That seems better, but it has a big problem still.

### Inefficiency With `Array.prototype.sort()`

This appears to be a nice solution because it is, for the developer, highly practical to write, maintain, and use. If you'd only ever use this function on small arrays I think you could stick with it indefinitely.

The thing is, it being concise and easy to understand is misleading. I haven't reduced the amount of work done by writing less code. Instead I've increased it by outsourcing the workload to a pretty heavy algorithm. It's doing work the function doesn't imply it should do nor even needs to do; sorting the array is pointless outside of convenience.
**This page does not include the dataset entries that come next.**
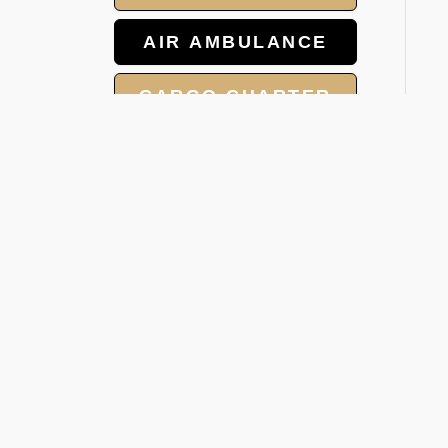
AIR AMBULANCE
CARGO CHARTER
HOTELS
GROUP CHARTER
W
FLIGHTS
V
MEET AND ASSIST
Whe
SERVICE
was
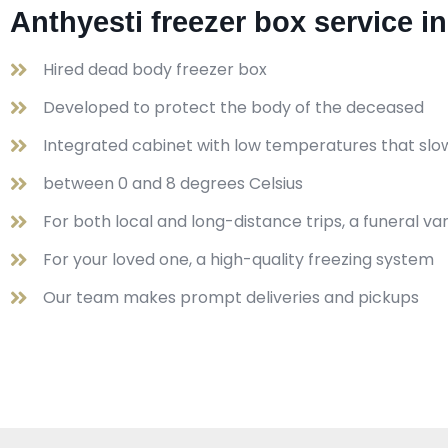
Anthyesti freezer box service i
Hired dead body freezer box
Developed to protect the body of the deceased
Integrated cabinet with low temperatures that slo
between 0 and 8 degrees Celsius
For both local and long-distance trips, a funeral v
For your loved one, a high-quality freezing system
Our team makes prompt deliveries and pickups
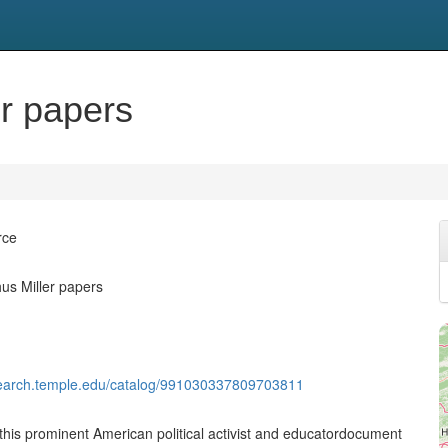
er papers
rce
us Miller papers
rysearch.temple.edu/catalog/991030337809703811
this prominent American political activist and educatordocument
This method only simplifies my job by abstracting labour to a worker which isn't doing the right work for our task. That seems like bad programming, and it is.

## The Second Solution

Later in the day, the person who posed the initial test question asked why I chose sorting over using a `for` loop. I didn't have a great answer apart from what is overtly beneficial about the sort solution. It's easy, it's clean, and it works.

Needless to say it became pretty clear that I should reconsider my approach. I wasn't necessarily wrong to choose sort, but I also wasn't right either. I needed a better answer and a better understanding of the problem. I sat down and wrote out the following `for` loop solution in around 20 minutes. My sorting function took a total of about 15, for comparison.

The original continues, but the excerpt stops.